All securities issued in connection with the Financing and the Debt Settlement will be subject to a statutory hold period expiring four months and one day after the closing of the Financing and the Debt Settlement, as applicable.

 

None of the securities sold in connection with the Offering or issued in connection with the Debt Settlement will be registered under the United States Securities Act of 1933, as amended, and no such securities may be offered or sold in the United States absent registration or an applicable exemption from the registration requirements. This news release shall not constitute an offer to sell or the solicitation of an offer to buy nor shall there be any sale of the securities in any jurisdiction in which such offer, solicitation or sale would be unlawful.

 

Mr. Stephen Jenkins, Link CEO commented, “We are encouraged with another round of investments into Link Global. One of the Company’s original backers prior to the start of operations recently completed a full conversion of debt into shares, which really demonstrates confidence in our abilities to execute. Mr. Jenkins further comments, “As previously discussed in our press release dated January 2, 2020, our plans with Convega Energy and our new Link Cloud Mining platform are moving quickly and this funding support shows the commitment and belief of our shareholders. We look forward to updating the market and our shareholders on further progress in the coming weeks.”

 

About Link Global Technologies Inc.

 

Link is engaged in the business of providing infrastructure and operating expertise for digital mining operations. Link's objectives include locating and securing, for lease and option to purchase, properties with access to low-cost reliable power and deploying this low-cost power to conduct digital mining and supply energy and infrastructure for other data-hosting services.

 

On behalf of Link Global Technologies Inc.

Robert Pirooz

Chairman

 

For more information visit https://linkglobal.io/ or contact:

Steve Jenkins

stephen@linkglobal.io

+1-877-770-6545

 

The CSE has not reviewed and does not accept responsibility for the adequacy or accuracy of this release.

Disclaimer for Forward-Looking Information

This news release contains forward-looking information that involves various risks and uncertainties regarding future events. Such forward-looking information can include without limitation statements based on current expectations involving a number of risks and uncertainties and are not guarantees of future performance of the Company, such as statements that the Company expects to close a second tranche of the Financing in a timely manner; the Company’s plans to update the market and its shareholders on further progress in the coming weeks; and statements regarding the business plans of the Company.
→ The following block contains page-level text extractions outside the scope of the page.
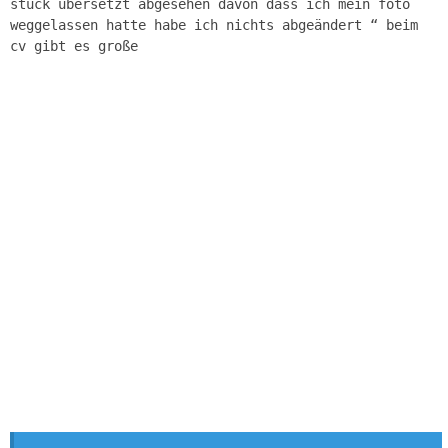
stück übersetzt abgesehen davon dass ich mein foto
weggelassen hatte habe ich nichts abgeändert “ beim
cv gibt es große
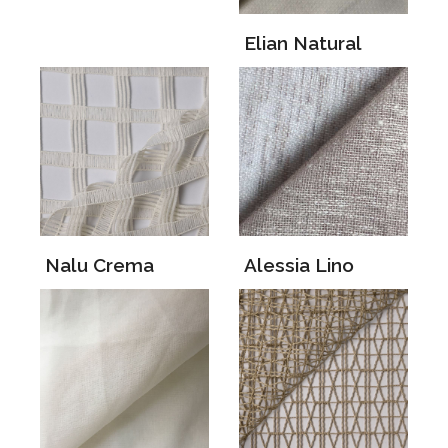
Elian Natural
Nalu Crema
Alessia Lino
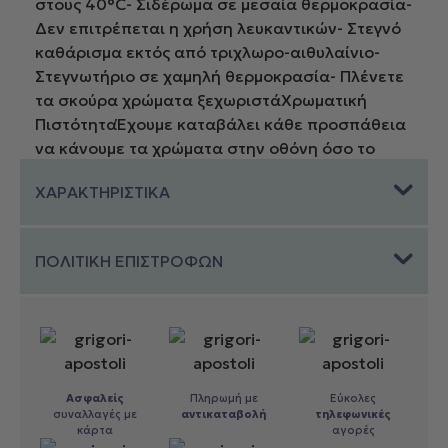
στους 40°C- Σιδέρωμα σε μεσαία θερμοκρασία-
Δεν επιτρέπεται η χρήση λευκαντικών- Στεγνό
καθάρισμα εκτός από τριχλωρο-αιθυλαίνιο-
Στεγνωτήριο σε χαμηλή θερμοκρασία- Πλένετε
τα σκούρα χρώματα ξεχωριστάΧρωματική
ΠιστότηταΈχουμε καταβάλει κάθε προσπάθεια
να κάνουμε τα χρώματα στην οθόνη όσο το
δυνατόν πιο κοντά στην
ΧΑΡΑΚΤΗΡΙΣΤΙΚΑ
πραγματικότητα.Δυστυχώς δεν μπορούμε να
εγγυηθούμε την ακριβή απεικόνιση των
χρωμάτων στην οθόνη σας.Τα χρώματα στην
ΠΟΛΙΤΙΚΗ ΕΠΙΣΤΡΟΦΩΝ
οθόνη ενδέχεται να διαφέρουν ανάλογα με τις
ρυθμίσεις και την ανάλυση της οθόνης σας.Εάν
δεν είστε σίγουροι για το χρώμα συνιστούμε να
επικοινωνήσετε μαζί μας πριν προβείτε σε
αγορά προϊόντων.
Ασφαλείς
Πληρωμή με
Εύκολες
συναλλαγές με
αντικαταβολή
τηλεφωνικές
κάρτα
αγορές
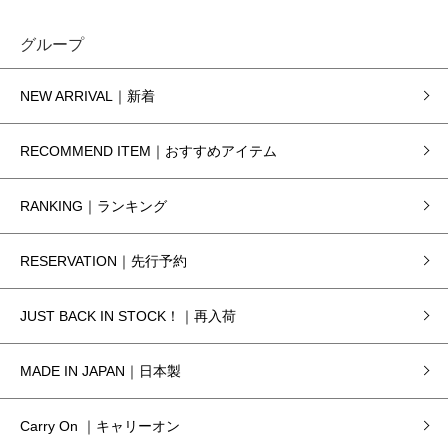
グループ
NEW ARRIVAL｜新着
RECOMMEND ITEM｜おすすめアイテム
RANKING｜ランキング
RESERVATION｜先行予約
JUST BACK IN STOCK！｜再入荷
MADE IN JAPAN｜日本製
Carry On ｜キャリーオン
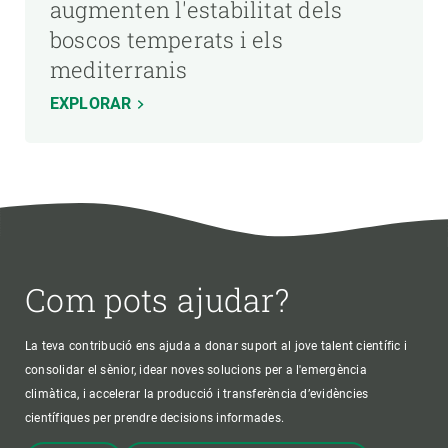
augmenten l'estabilitat dels
boscos temperats i els
mediterranis
EXPLORAR
Com pots ajudar?
La teva contribució ens ajuda a donar suport al jove talent científic i
consolidar el sènior, idear noves solucions per a l'emergència
climàtica, i accelerar la producció i transferència d’evidències
científiques per prendre decisions informades.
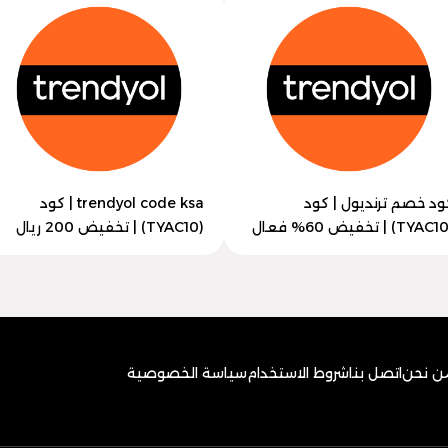
ود خصم ترنديول | كود
trendyol code ksa | كود
(TYAC10) | تخفيض 200 ريال
ن نحن
اتصل بنا
شروط الاستخدام
سياسة الخصوصية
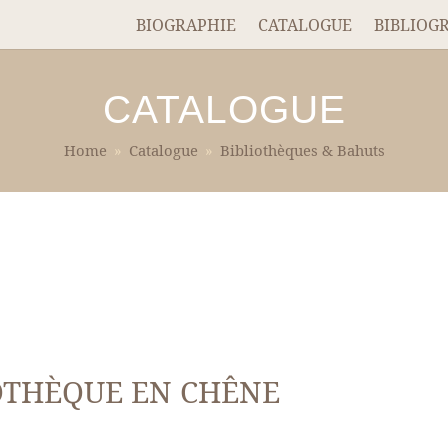
BIOGRAPHIE
CATALOGUE
BIBLIOG
CATALOGUE
Home
»
Catalogue
»
Bibliothèques & Bahuts
OTHÈQUE EN CHÊNE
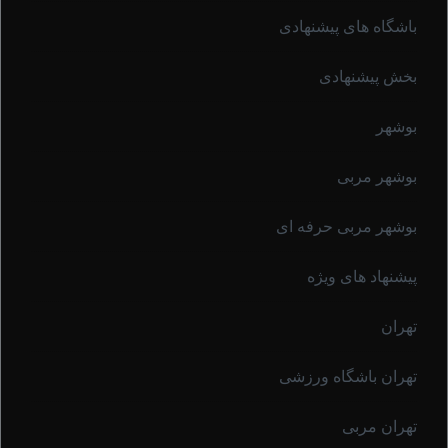
باشگاه های پیشنهادی
بخش پیشنهادی
بوشهر
بوشهر مربی
بوشهر مربی حرفه ای
پیشنهاد های ویژه
تهران
تهران باشگاه ورزشی
تهران مربی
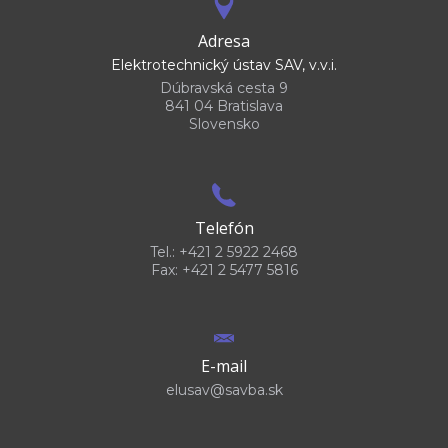
Adresa
Elektrotechnický ústav SAV, v.v.i.
Dúbravská cesta 9
841 04 Bratislava
Slovensko
Telefón
Tel.: +421 2 5922 2468
Fax: +421 2 5477 5816
E-mail
elusav@savba.sk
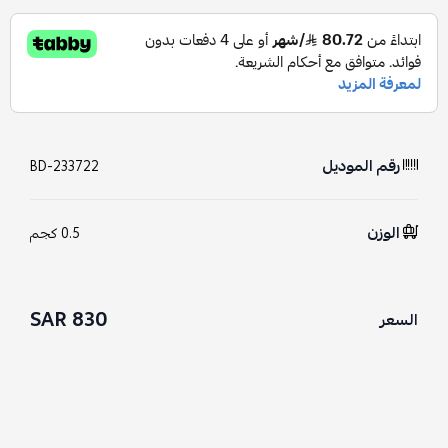
رقم الموديل
BD-233722
الوزن
0.5 كجم
830 SAR
السعر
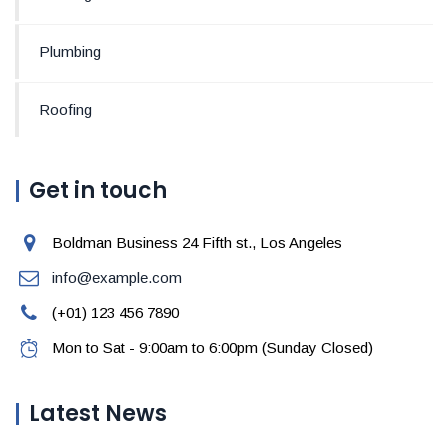
Plumbing
Roofing
Get in touch
Boldman Business 24 Fifth st., Los Angeles
info@example.com
(+01) 123 456 7890
Mon to Sat - 9:00am to 6:00pm (Sunday Closed)
Latest News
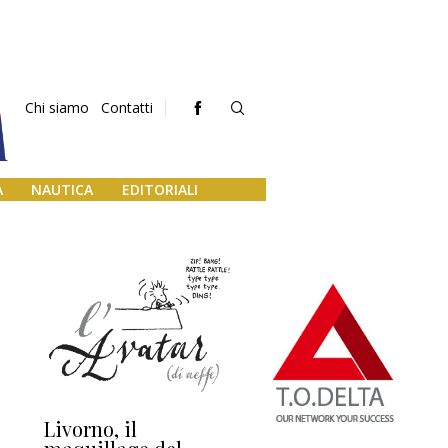
Chi siamo
Contatti
A
NAUTICA
EDITORIALI
Livorno, il
L’uscita di scena di
Da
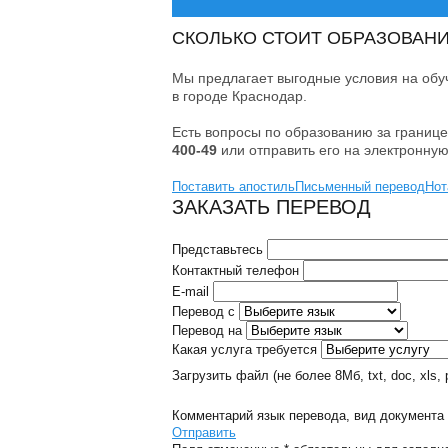
СКОЛЬКО СТОИТ ОБРАЗОВАНИ
Мы предлагает выгодные условия на обу
в городе Краснодар.
Есть вопросы по образованию за границ
400-49
или
отправить его на электронну
Поставить апостиль
Письменный перевод
Нот
ЗАКАЗАТЬ ПЕРЕВОД
Представьтесь
Контактный телефон
E-mail
Перевод с
Перевод на
Какая услуга требуется
Загрузить файл
(не более 8Mб, txt, doc, xls, pd
Комментарий
язык перевода, вид документа 
Отправить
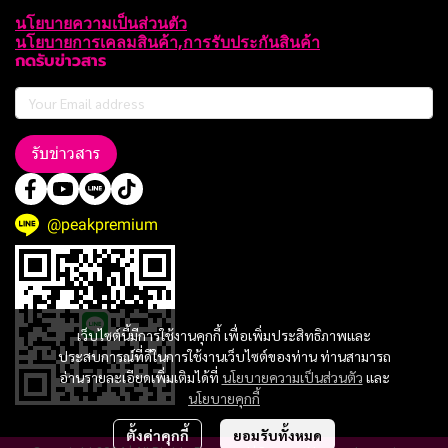
นโยบายความเป็นส่วนตัว
นโยบายการเคลมสินค้า,การรับประกันสินค้า
กดรับข่าวสาร
รับข่าวสาร
@peakpremium
เว็บไซต์นี้มีการใช้งานคุกกี้ เพื่อเพิ่มประสิทธิภาพและ
ประสบการณ์ที่ดีในการใช้งานเว็บไซต์ของท่าน ท่านสามารถ
อ่านรายละเอียดเพิ่มเติมได้ที่
นโยบายความเป็นส่วนตัว
และ
นโยบายคุกกี้
ตั้งค่าคุกกี้
ยอมรับทั้งหมด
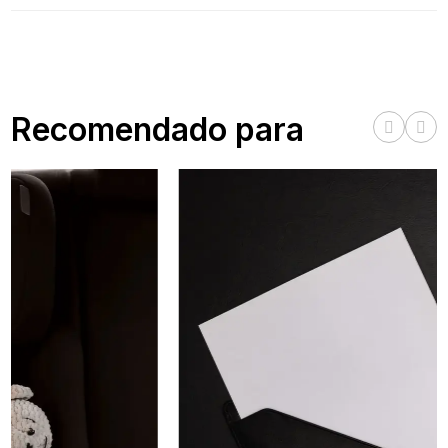
Recomendado para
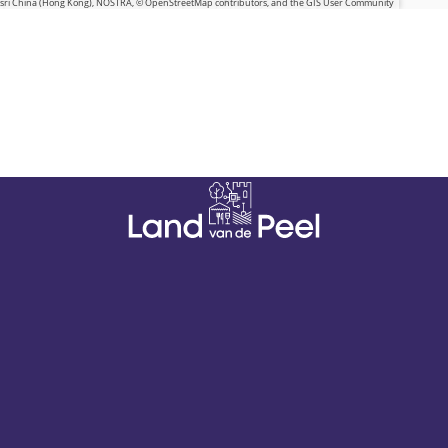
 Esri China (Hong Kong), NOSTRA, © OpenStreetMap contributors, and the GIS User Community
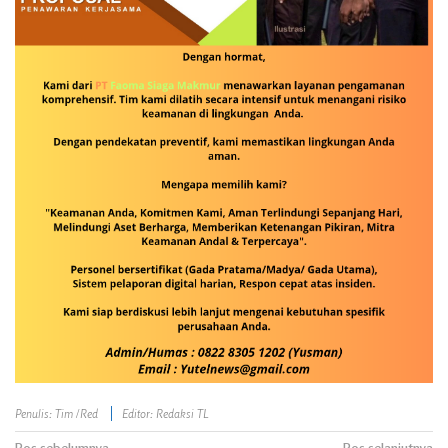
Penulis: Tim /Red
Editor: Redaksi TL
Pos sebelumnya
Pos selanjutnya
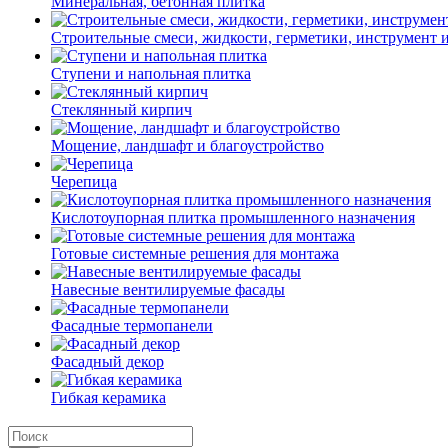
Минеральная, бетонная плитка
Строительные смеси, жидкости, герметики, инструмент и 
Ступени и напольная плитка
Cтеклянный кирпич
Мощение, ландшафт и благоустройство
Черепица
Кислотоупорная плитка промышленного назначения
Готовые системные решения для монтажа
Навесные вентилируемые фасады
Фасадные термопанели
Фасадный декор
Гибкая керамика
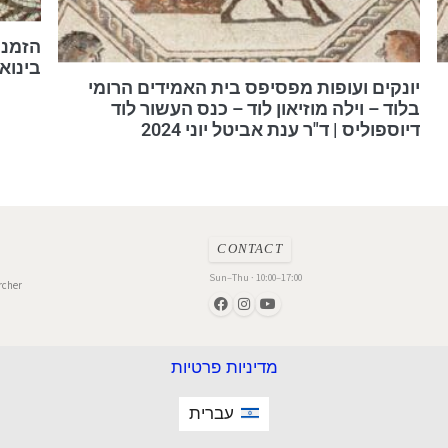
בינואר 2017 אוניברסיטת
יונקים ועופות מפסיפס בית האמידים הרומי
בלוד – וילה מוזיאון לוד – כנס העשור לוד
דיוספוליס | ד"ר ענת אביטל יוני 2024
CONTACT
Sun–Thu · 10:00–17:00
rcher
מדיניות פרטיות
עברית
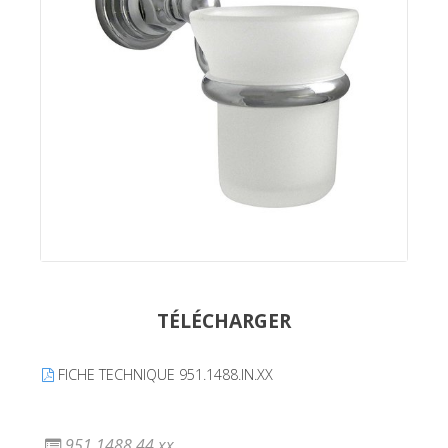
TÉLÉCHARGER
FICHE TECHNIQUE 951.1488.IN.XX
951.1488.44.xx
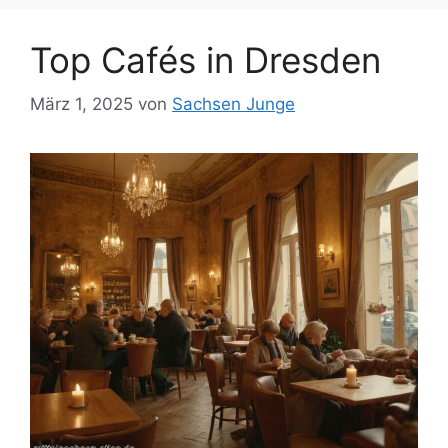
Top Cafés in Dresden
März 1, 2025
von
Sachsen Junge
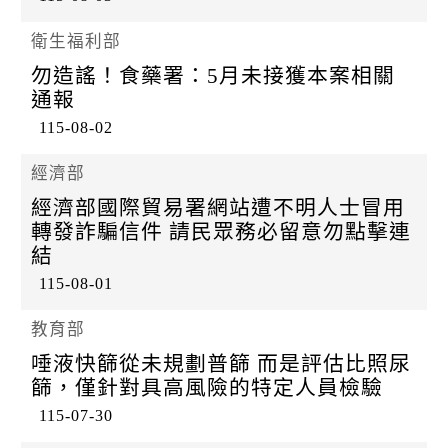
衛生福利部
勿造謠！食藥署：5月未接獲本案相關
通報
115-08-02
經濟部
經濟部國際貿易署網站遭不明人士冒用
轉發詐騙信件 請民眾務必留意勿點擊連
結
115-08-01
教育部
唾液快篩從未規劃普篩 而是評估比照尿
篩，僅針對具高風險的特定人員檢驗
115-07-30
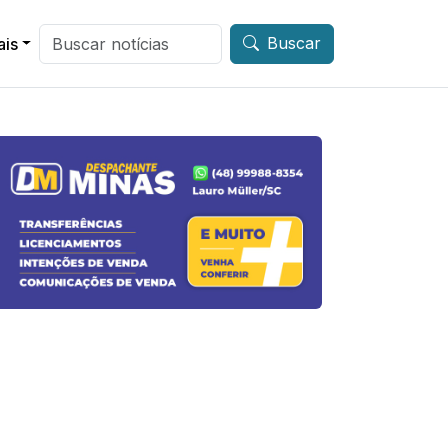
Buscar
ais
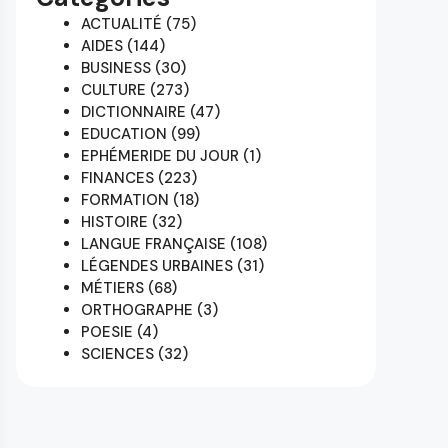
ACTUALITÉ
(75)
AIDES
(144)
BUSINESS
(30)
CULTURE
(273)
DICTIONNAIRE
(47)
EDUCATION
(99)
EPHÉMERIDE DU JOUR
(1)
FINANCES
(223)
FORMATION
(18)
HISTOIRE
(32)
LANGUE FRANÇAISE
(108)
LÉGENDES URBAINES
(31)
MÉTIERS
(68)
ORTHOGRAPHE
(3)
POESIE
(4)
SCIENCES
(32)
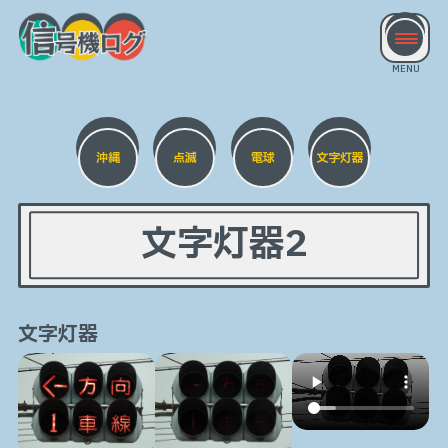
沖縄
点滅
電球
文字灯器
文字灯器2
文字灯器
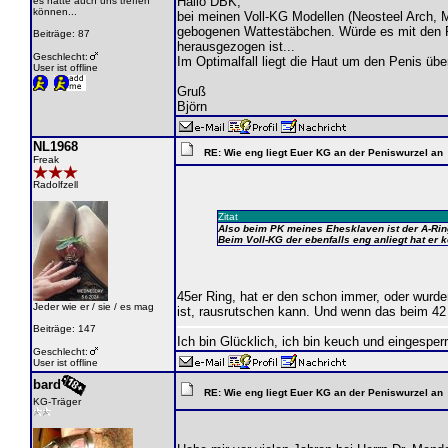
Hallo DBK,
es hätte auch uns treffen
können...
bei meinen Voll-KG Modellen (Neosteel Arch, 
gebogenen Wattestäbchen. Würde es mit den Fin
Beiträge: 87
herausgezogen ist...
Geschlecht:
Im Optimalfall liegt die Haut um den Penis üb
User ist offline
Gruß
Björn
NL1968
RE: Wie eng liegt Euer KG an der Peniswurzel an
Freak
Radolfzell
Zitat
Also beim PK meines Ehesklaven ist der A-Ring 
Beim Voll-KG der ebenfalls eng anliegt hat er ke
45er Ring, hat er den schon immer, oder wurden
Jeder wie er / sie / es mag
ist, rausrutschen kann. Und wenn das beim 42 a
Beiträge: 147
Ich bin Glücklich, ich bin keuch und eingesper
Geschlecht:
User ist offline
bard
RE: Wie eng liegt Euer KG an der Peniswurzel an
KG-Träger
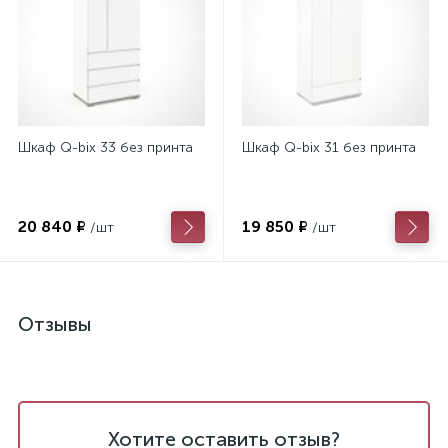
Шкаф Q-bix 33 без принта
Шкаф Q-bix 31 без принта
20 840 ₽
19 850 ₽
/шт
/шт
Отзывы
Хотите оставить отзыв?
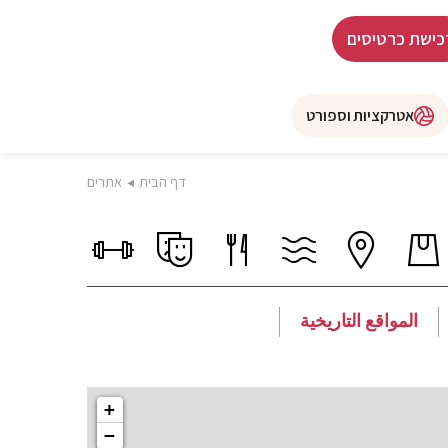
כישת כרטיסים
אטרקציות וספורט
דף הבית
◂
אתרים
المواقع التاريخية
+
−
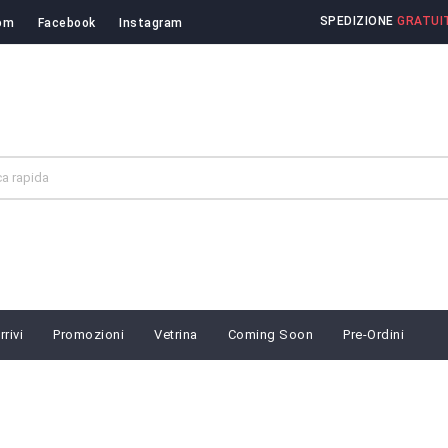
SPEDIZIONE
GRATUIT
om
Facebook
Instagram
rivi
Promozioni
Vetrina
Coming Soon
Pre-Ordini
There are numerous risks and uncertainties that could cause actual results and the Company’s plans and objectives to differ materially from those expressed in the forward-looking information, including: (i) adverse market conditions; or (ii) the inability of the Company to close a second tranche of the Financing in a timely manner at all or on the terms announced. Actual results and future events could differ materially from those anticipated in such information. These and all subsequent written and oral forward-looking information are based on estimates and opinions of management on the dates they are made and are expressly qualified in their entirety by this notice. The Company disclaims any intent or obligation to update publicly any forward-looking information, whether as a result of new information, future events or results or otherwise, other than as required by applicable securities laws.